The day after the publication of the 1000genomes’ paper on Nature I attended a talk from one of the authors, Paul Flicek from the EBI institute, who explained about the technical challenges that have been introduced by the 1000genomes data.
He pointed out that for the first time in history, datasets in biology have reached the sizes of the big datasets in physics and astronomy. The whole GenBank, even with its exponential growth of the latter years, is small compared with the results of a particle accelerator or a big telescope. However the situation has now changed with the release of 1000genomes, and will change more with the results from other similar studies (Uk10k, 10,000 genomes).

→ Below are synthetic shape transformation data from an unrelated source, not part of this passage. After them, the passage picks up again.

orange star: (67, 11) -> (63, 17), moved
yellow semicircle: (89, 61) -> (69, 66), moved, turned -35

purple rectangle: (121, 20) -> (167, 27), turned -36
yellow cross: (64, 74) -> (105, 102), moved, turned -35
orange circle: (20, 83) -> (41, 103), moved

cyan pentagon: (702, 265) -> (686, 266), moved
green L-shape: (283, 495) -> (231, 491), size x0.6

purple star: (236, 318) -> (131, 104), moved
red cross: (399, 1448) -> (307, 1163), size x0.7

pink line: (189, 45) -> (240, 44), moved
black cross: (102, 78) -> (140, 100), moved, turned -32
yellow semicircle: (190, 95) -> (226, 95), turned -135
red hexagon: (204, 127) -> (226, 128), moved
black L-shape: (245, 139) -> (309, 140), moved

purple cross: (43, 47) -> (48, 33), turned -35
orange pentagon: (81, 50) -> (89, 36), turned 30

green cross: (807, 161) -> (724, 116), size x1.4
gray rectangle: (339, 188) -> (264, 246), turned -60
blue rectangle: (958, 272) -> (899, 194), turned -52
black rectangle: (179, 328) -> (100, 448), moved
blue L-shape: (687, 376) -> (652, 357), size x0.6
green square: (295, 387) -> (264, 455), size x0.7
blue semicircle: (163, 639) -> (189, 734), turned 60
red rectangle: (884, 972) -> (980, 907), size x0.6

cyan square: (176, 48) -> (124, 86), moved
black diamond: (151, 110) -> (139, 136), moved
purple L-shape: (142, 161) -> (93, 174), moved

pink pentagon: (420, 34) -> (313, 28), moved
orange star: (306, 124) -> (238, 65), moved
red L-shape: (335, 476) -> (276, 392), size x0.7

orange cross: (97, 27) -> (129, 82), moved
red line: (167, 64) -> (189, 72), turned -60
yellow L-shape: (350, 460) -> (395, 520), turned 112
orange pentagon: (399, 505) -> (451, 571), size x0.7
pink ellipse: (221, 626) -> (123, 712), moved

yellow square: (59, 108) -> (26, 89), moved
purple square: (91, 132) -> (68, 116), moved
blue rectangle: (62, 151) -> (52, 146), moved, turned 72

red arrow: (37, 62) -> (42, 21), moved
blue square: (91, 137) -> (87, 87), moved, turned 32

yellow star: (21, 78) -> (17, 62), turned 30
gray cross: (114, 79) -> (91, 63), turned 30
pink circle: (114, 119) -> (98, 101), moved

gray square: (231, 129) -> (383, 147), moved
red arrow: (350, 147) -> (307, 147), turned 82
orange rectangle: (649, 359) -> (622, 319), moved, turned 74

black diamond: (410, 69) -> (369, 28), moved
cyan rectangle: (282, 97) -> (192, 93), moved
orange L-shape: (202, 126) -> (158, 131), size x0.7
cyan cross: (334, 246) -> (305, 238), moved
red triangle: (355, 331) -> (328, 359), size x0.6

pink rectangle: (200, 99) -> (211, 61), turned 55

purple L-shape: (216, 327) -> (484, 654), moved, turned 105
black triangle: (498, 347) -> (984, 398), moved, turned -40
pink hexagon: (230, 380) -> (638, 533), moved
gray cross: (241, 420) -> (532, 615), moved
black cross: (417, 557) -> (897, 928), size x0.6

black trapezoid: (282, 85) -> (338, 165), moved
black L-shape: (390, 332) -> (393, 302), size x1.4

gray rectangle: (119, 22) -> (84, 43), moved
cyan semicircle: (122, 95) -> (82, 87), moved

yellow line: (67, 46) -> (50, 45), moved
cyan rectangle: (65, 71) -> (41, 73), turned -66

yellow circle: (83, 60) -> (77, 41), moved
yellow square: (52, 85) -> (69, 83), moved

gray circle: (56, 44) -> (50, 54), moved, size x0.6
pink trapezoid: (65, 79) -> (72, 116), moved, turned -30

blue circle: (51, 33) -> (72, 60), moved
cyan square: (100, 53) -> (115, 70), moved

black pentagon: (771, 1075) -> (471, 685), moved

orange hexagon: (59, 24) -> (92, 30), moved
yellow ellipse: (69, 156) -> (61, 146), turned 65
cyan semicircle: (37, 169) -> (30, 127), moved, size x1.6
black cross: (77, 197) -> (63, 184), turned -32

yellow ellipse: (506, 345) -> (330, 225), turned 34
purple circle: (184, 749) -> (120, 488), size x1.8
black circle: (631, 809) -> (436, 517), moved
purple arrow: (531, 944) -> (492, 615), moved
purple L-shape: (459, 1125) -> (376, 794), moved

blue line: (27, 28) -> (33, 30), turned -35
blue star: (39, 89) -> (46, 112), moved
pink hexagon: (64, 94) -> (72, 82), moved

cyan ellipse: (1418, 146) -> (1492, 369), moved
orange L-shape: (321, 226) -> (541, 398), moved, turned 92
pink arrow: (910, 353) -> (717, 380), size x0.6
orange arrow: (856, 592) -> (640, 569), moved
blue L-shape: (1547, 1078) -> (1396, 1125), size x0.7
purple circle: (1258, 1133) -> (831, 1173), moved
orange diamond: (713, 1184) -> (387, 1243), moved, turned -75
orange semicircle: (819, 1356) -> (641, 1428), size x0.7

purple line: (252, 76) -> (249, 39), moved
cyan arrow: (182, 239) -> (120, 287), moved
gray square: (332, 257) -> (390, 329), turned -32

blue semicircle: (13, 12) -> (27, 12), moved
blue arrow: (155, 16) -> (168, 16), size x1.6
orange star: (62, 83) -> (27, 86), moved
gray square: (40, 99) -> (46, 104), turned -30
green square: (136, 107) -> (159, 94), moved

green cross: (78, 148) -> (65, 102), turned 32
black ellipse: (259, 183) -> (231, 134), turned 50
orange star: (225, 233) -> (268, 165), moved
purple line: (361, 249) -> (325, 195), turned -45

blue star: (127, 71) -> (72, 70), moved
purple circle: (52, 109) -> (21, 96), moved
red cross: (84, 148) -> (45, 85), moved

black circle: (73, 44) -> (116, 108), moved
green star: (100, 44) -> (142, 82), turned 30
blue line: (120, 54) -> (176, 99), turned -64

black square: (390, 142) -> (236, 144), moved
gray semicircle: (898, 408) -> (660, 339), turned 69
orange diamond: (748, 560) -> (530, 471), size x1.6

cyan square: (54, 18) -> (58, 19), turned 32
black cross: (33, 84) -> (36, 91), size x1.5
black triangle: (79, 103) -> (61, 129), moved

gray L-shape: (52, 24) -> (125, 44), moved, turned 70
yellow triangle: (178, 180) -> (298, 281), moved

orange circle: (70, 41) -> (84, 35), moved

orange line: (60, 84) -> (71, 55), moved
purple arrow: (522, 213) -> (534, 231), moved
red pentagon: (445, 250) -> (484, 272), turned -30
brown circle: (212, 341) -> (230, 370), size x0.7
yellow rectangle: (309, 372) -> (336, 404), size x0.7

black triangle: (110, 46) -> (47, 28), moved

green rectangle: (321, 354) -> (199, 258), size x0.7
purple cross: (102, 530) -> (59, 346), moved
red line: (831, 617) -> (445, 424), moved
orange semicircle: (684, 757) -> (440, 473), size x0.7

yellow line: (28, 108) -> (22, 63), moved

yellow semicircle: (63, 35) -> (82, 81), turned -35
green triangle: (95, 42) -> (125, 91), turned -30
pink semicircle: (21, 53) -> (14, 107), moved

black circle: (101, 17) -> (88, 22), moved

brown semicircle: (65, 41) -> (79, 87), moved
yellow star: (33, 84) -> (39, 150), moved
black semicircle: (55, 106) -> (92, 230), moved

Physicists have done a much better job than we bioinformaticians in planning how to deal with huge datasets. For example, while we bioinformaticians are still using the HTTP or FTP protocols to download datasets, competing with people watching videos on youtube for the bandwidth, physicists have developed an alternative network to Internet to share data. Or for another example, while we bioinformaticians are still debating whether to use databases or flat files, physicists have developed formats like HDF5 to handle huge collections of data.
Regarding the former issue, I am trying to convince the 1000genomes maintainers to release their data as a torrent. Yesterday we tried to download a 16 GB dataset from their website, but because of connection problems we could never finish the download. Let’s say that in the future we will have to download a 16 GB file everyday with the results of new genomes sequenced: is it feasible to do it through Internet?
A nice solution, in my opinion, would be to use the torrent protocol, adopted by the BioTorrents project and nicely described in this paper: Langille MGI, Eisen JA (2010).
Using torrents to share big datasets like the 1000genomes sequences would have a lot of benefits. For example:
- since each torrent is associated with a md5 sum, everybody will always download the correct data, without transfer errors. If you download data from a website, a transfer error may always occur; however, any torrent client will always check the md5 before declaring the download complete.
- this will save a lot of bandwidth to the 1000genomes site, reducing their costs and allowing them to better use their resources.
- a torrent is more likely to be always available, even if the 1000genomes authors decide to not support it anymore. It will be easier to trace back old datasets, therefore making research more reproducible.
- a torrent is easier to download, because even if you have a bad internet connection, you can stop and restore the transfer at any time.
Let’s see if they will agree on this!